After using these once, you’ll realize that this compact pair is amazingly useful, especially in the forest.
First, this pair is less shaky than binoculars with magnifications of 8× or 10×, which is considered to be the standard for birding. I feel much more comfortable using these.
Next, low-powered binoculars give me less eye strain. I wear glasses, but I can get a full view. I think this is because of the generosity of the eyepoint.
Different binoculars have different margins in their eyepoint, which is not found in the specifications. I am happy with the leeway of the Hinode A5.
Also, the depth of focus is so much that I rarely have to turn the focusing knob. With such a wide field of view at any one time, I can spot my target bird easily, even in the forest.
For these reasons, I think the Hinode A5 is the best for birding.
Q: What is the best magnification for binoculars for bird watching?
I apologize for asking you the same question again, but are you really happy with such low-powered binoculars?
Of course, yes. When I joined a group of birders to look for grey-faced buzzards, I brought my Hinode A5. The bird is a kind of a hawk, which is a migratory bird.
As others were searching anxiously for them with their large binoculars and their digital cameras with telephoto lenses, I was the first person to catch sight of a grey-faced buzzard.
I was quite delighted with their puzzlement that I could find them first with such compact binoculars. The configuration of 5×21 works best for birding in the digital era.

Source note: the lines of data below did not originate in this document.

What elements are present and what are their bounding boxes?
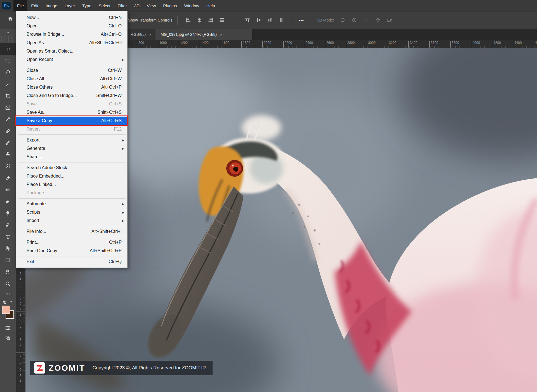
menu-item-new[interactable]: New... Ctrl+N xyxy=(16,13,127,22)
align-top-edges-icon[interactable] xyxy=(244,16,251,24)
clone-stamp-tool-icon xyxy=(5,152,11,158)
menu-item-import[interactable]: Import ▶ xyxy=(16,216,127,225)
menu-item-save[interactable]: Save Ctrl+S xyxy=(16,100,127,108)
threed-camera-icon[interactable] xyxy=(386,16,393,24)
menu-item-print[interactable]: Print... Ctrl+P xyxy=(16,238,127,247)
collapse-panel-icon[interactable]: » xyxy=(0,29,16,36)
tool-path-selection[interactable] xyxy=(0,243,16,254)
align-left-edges-icon[interactable] xyxy=(185,16,192,24)
tool-zoom[interactable] xyxy=(0,278,16,290)
menu-item-open-as-smart-object[interactable]: Open as Smart Object... xyxy=(16,47,127,55)
menubar-item-layer[interactable]: Layer xyxy=(61,0,79,11)
menu-item-close-and-go-to-bridge[interactable]: Close and Go to Bridge... Shift+Ctrl+W xyxy=(16,91,127,100)
rectangle-tool-icon xyxy=(5,257,11,263)
menu-item-save-a-copy[interactable]: Save a Copy... Alt+Ctrl+S xyxy=(16,117,127,125)
menubar-item-type[interactable]: Type xyxy=(79,0,95,11)
tool-rectangular-marquee[interactable] xyxy=(0,55,16,67)
tab-close-icon[interactable]: × xyxy=(220,32,223,37)
tool-dodge[interactable] xyxy=(0,207,16,219)
distribute-vertically-icon[interactable] xyxy=(255,16,262,24)
menubar-item-plugins[interactable]: Plugins xyxy=(159,0,180,11)
magic-wand-tool-icon xyxy=(5,81,11,87)
menu-item-place-embedded[interactable]: Place Embedded... xyxy=(16,172,127,180)
menu-item-open[interactable]: Open... Ctrl+O xyxy=(16,22,127,30)
tool-magic-wand[interactable] xyxy=(0,78,16,90)
tool-hand[interactable] xyxy=(0,266,16,278)
menu-item-open-recent[interactable]: Open Recent ▶ xyxy=(16,55,127,64)
menubar-item-window[interactable]: Window xyxy=(180,0,202,11)
tool-clone-stamp[interactable] xyxy=(0,149,16,160)
vertical-ruler-number: 2200 xyxy=(16,271,25,291)
threed-pan-icon[interactable] xyxy=(362,16,370,24)
horizontal-ruler-number: 2000 xyxy=(262,41,271,48)
menubar-item-select[interactable]: Select xyxy=(95,0,114,11)
menubar-item-3d[interactable]: 3D xyxy=(131,0,143,11)
menubar-item-help[interactable]: Help xyxy=(203,0,219,11)
screen-mode-icon[interactable] xyxy=(0,333,16,343)
align-bottom-edges-icon[interactable] xyxy=(266,16,274,24)
menu-item-exit[interactable]: Exit Ctrl+Q xyxy=(16,258,127,266)
foreground-color-swatch[interactable] xyxy=(2,306,10,314)
menu-item-close-all[interactable]: Close All Alt+Ctrl+W xyxy=(16,75,127,83)
menu-item-browse-in-bridge[interactable]: Browse in Bridge... Alt+Ctrl+O xyxy=(16,30,127,39)
tool-frame[interactable] xyxy=(0,102,16,114)
threed-slide-icon[interactable] xyxy=(374,16,381,24)
tab-document-2[interactable]: IMG_0931.jpg @ 24/4% (RGB/8) × xyxy=(156,29,252,40)
edit-toolbar-icon[interactable]: ••• xyxy=(0,290,16,298)
threed-orbit-icon[interactable] xyxy=(339,16,346,24)
menu-item-search-adobe-stock[interactable]: Search Adobe Stock... xyxy=(16,164,127,172)
align-right-edges-icon[interactable] xyxy=(207,16,214,24)
tool-rectangle[interactable] xyxy=(0,254,16,266)
path-selection-tool-icon xyxy=(5,245,11,252)
more-options-icon[interactable]: ••• xyxy=(299,18,304,23)
menu-item-open-as[interactable]: Open As... Alt+Shift+Ctrl+O xyxy=(16,39,127,47)
menu-item-save-as[interactable]: Save As... Shift+Ctrl+S xyxy=(16,108,127,117)
menu-item-automate[interactable]: Automate ▶ xyxy=(16,200,127,208)
tool-move[interactable] xyxy=(0,43,16,55)
menu-item-export[interactable]: Export ▶ xyxy=(16,136,127,144)
menu-item-close-others[interactable]: Close Others Alt+Ctrl+P xyxy=(16,83,127,91)
horizontal-ruler-number: 3200 xyxy=(388,41,397,48)
menu-item-print-one-copy[interactable]: Print One Copy Alt+Shift+Ctrl+P xyxy=(16,247,127,255)
menu-item-share[interactable]: Share... xyxy=(16,153,127,161)
tool-history-brush[interactable] xyxy=(0,160,16,172)
tool-type[interactable] xyxy=(0,231,16,243)
horizontal-ruler-number: 4200 xyxy=(492,41,501,48)
tool-crop[interactable] xyxy=(0,90,16,102)
tool-eyedropper[interactable] xyxy=(0,114,16,125)
show-transform-controls-label[interactable]: Show Transform Controls xyxy=(128,18,172,22)
tool-gradient[interactable] xyxy=(0,184,16,196)
menu-item-file-info[interactable]: File Info... Alt+Shift+Ctrl+I xyxy=(16,227,127,236)
default-colors-icon[interactable] xyxy=(2,300,7,304)
distribute-vertical-centers-icon[interactable] xyxy=(218,16,225,24)
tool-pen[interactable] xyxy=(0,219,16,231)
ruler-ticks-texture xyxy=(1,36,14,42)
align-horizontal-centers-icon[interactable] xyxy=(196,16,203,24)
distribute-horizontally-icon[interactable] xyxy=(277,16,285,24)
menubar-item-filter[interactable]: Filter xyxy=(114,0,131,11)
swap-colors-icon[interactable] xyxy=(9,300,14,304)
menu-item-place-linked[interactable]: Place Linked... xyxy=(16,180,127,189)
menu-item-close[interactable]: Close Ctrl+W xyxy=(16,66,127,75)
menu-item-generate[interactable]: Generate ▶ xyxy=(16,144,127,153)
submenu-arrow-icon: ▶ xyxy=(122,58,124,61)
tab-close-icon[interactable]: × xyxy=(149,32,152,37)
menubar-item-image[interactable]: Image xyxy=(42,0,61,11)
menubar-item-view[interactable]: View xyxy=(143,0,159,11)
menubar-item-edit[interactable]: Edit xyxy=(27,0,42,11)
horizontal-ruler-number: 1200 xyxy=(179,41,188,48)
menu-item-package[interactable]: Package... xyxy=(16,189,127,197)
gradient-tool-icon xyxy=(5,187,11,193)
tool-brush[interactable] xyxy=(0,137,16,149)
home-icon[interactable] xyxy=(7,16,13,22)
horizontal-ruler-number: 3000 xyxy=(367,41,376,48)
tool-spot-healing-brush[interactable] xyxy=(0,125,16,137)
tool-lasso[interactable] xyxy=(0,67,16,78)
threed-roll-icon[interactable] xyxy=(351,16,358,24)
tool-smudge[interactable] xyxy=(0,196,16,207)
menubar-item-file[interactable]: File xyxy=(13,0,27,11)
quick-mask-icon[interactable] xyxy=(0,323,16,333)
menu-item-scripts[interactable]: Scripts ▶ xyxy=(16,208,127,216)
menu-item-revert[interactable]: Revert F12 xyxy=(16,125,127,133)
tool-eraser[interactable] xyxy=(0,172,16,184)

For birders, compact binoculars go surprisingly well with a digital camera. A wide field of view lets birders spot their targets quickly, is that right?
Yes. Large binoculars are not worth bringing if they are not going to be used. I give first priority to how often a pair is used.
Finally, I agree with you. Thank you very much for sharing your time today.
You’re most welcome. I hope more people in the U.S. will realize how useful compact binoculars are for birding. Of course, if you don’t take photos, large binoculars still work well for birding.
Even though I’m interested in photographing birds, I still enjoy watching them through binoculars as I can see them in three dimensions.
If you want to take photos of birds rather than just watching them with binoculars, you should choose compact binoculars. When you hang your camera around your neck, you won’t want to also carry heavy binoculars.
Because of their many advantages, low-powered compact binoculars can be the new standard instead of 8×30 or 10×42.
Bird55, an experienced bird watcher, likes to use the Hinode A5 5×20 for birding for the following reasons.
First, with the A5, Bird55’s view is free from shake because of the low magnification. Secondly, he does not get tired even after using them for a long time.
This is because they are compact and lightweight and the eye relief is long enough for eyeglass wearers with the generous eyepoint.
Thirdly, with a wide field of view and a sufficient depth of focus, the Hinode A5 enables him to find his target birds faster than the other birders around him.
At first, I doubted that compact binoculars were more useful than the standard birding binoculars such as 8×30 and 10×40. However, after Bird55’s explanation based on his experience, I came to believe it.
Low-powered, compact binoculars are worth trying for birding if you like to take photos of birds.